Table 3 shows the results of determining the propensity of commercial summer diesel fuel grade C of ecological class K5 grade DT-L-K5 according to GOST 32511 to carbon formation.

Substituting the average values of the mass of carbon deposits on the carbon deposit on the analyzed and control fuels from Table 3 into the formula for calculating the coefficient of carbon formation, we obtain its value for the analyzed fuel - 2.222 units.

Table 4 shows the results of comparative tests of various types of diesel fuel.

From the analysis of the data in Table 4, it follows that the results obtained using the proposed method do not contradict the available literature data, indicating that with an increase in the content of aromatic hydrocarbons and a “weighting” of the fractional composition, the tendency of fuel to form carbon deposits increases.

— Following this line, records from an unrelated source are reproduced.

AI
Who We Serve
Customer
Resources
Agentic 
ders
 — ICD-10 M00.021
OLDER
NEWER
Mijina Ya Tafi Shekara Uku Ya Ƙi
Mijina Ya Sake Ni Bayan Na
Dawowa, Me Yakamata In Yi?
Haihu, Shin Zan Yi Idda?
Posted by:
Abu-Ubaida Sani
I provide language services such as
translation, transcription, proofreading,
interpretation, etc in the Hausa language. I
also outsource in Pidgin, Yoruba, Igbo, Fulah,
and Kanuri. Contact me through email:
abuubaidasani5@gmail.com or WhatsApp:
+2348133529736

Thus, the claimed method makes it possible to increase the reliability and informativeness of the assessment of the propensity of diesel fuels to carbon formation due to the approximation of test conditions to the real operating conditions of modern diesel engines, as well as due to the use of a relative indicator in evaluating the obtained results - the coefficient of carbon formation, which characterizes the level of propensity of the analyzed fuel to carbon formation in relation to the control fuel, the tendency to carbon formation of which is the lowest possible in relation to commercial diesel fuels.

Claims (5)

A method for assessing the propensity of diesel fuels to carbon formation, including the operation of the engine of a motor unit on the analyzed diesel fuel for a given period of time and a given value of the engine compression ratio at a crankshaft speed of 15±0.15 s ^-1 with a fuel injection advance angle of 13 degrees. to top dead center and the amount of fuel supplied to the engine is 0.22±0.08 cm ³ /s at a coolant temperature of 100±2°C, nozzle temperature of 38±3°C, air temperature at the engine inlet of 65±1°C , oil temperature in the crankcase 50-65°C and an assessment of the propensity of the analyzed fuel to carbon formation by the amount of carbon deposits on the carbon deposit placed in the pre-chamber of the engine of the engine installation on the bottom of the piston of the mechanism for changing the compression ratio, characterized in that the compression ratio of the engine is set equal to 18.0 units ., tests are carried out for 300 ± 10 s, and before testing the analyzed fuel, tests are additionally carried out under identical conditions of the control fuel, consisting of a mixture of decahydronaphthalene and n-hexadecane, taken in a volume ratio of 4: 1, while the tendency of the analyzed fuel to carbon formation evaluated by the coefficient of carbon formation, calculated according to the following relationship:

where

- coefficient of carbon formation, units;

- mass of carbon deposits on the burnt-on deposit, obtained on the analyzed fuel, mg;

- mass of carbon deposits on the burnt-on, obtained on the control fuel, mg.